WHAT YOU ARE ASKED TO DO:
In the entries below, find each line with the word "dort" and return it.

SUPPLIED DATA:
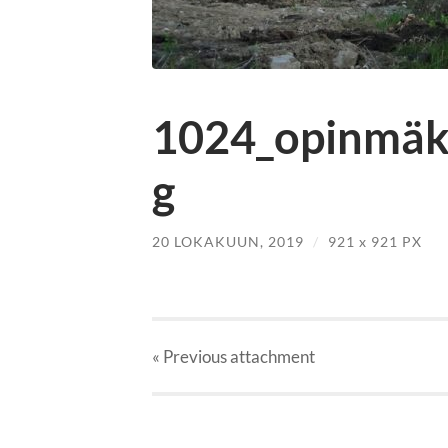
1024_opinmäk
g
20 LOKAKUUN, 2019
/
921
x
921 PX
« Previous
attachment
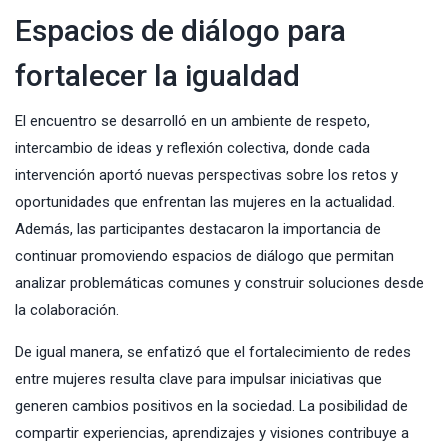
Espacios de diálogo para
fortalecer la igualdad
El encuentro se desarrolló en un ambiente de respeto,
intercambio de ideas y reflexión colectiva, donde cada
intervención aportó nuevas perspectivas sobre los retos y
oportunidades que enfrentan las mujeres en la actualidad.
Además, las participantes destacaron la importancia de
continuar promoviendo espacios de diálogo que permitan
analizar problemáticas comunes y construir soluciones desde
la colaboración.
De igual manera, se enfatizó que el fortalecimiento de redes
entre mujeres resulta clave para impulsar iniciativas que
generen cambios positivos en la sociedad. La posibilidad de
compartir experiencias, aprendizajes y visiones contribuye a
==
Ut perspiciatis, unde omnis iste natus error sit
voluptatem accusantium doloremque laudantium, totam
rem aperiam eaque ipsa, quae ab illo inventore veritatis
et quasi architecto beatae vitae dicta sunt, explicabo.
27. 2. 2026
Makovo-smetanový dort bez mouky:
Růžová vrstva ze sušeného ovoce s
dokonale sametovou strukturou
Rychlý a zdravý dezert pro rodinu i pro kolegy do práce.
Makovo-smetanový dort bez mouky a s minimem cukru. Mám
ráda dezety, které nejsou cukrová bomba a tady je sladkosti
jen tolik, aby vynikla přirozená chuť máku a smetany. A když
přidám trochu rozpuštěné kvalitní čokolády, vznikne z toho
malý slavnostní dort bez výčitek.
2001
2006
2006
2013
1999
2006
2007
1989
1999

WRITTEN ANSWER:
Makovo-smetanový dort bez mouky:
Makovo-smetanový dort bez mouky a s minimem cukru. Mám
malý slavnostní dort bez výčitek.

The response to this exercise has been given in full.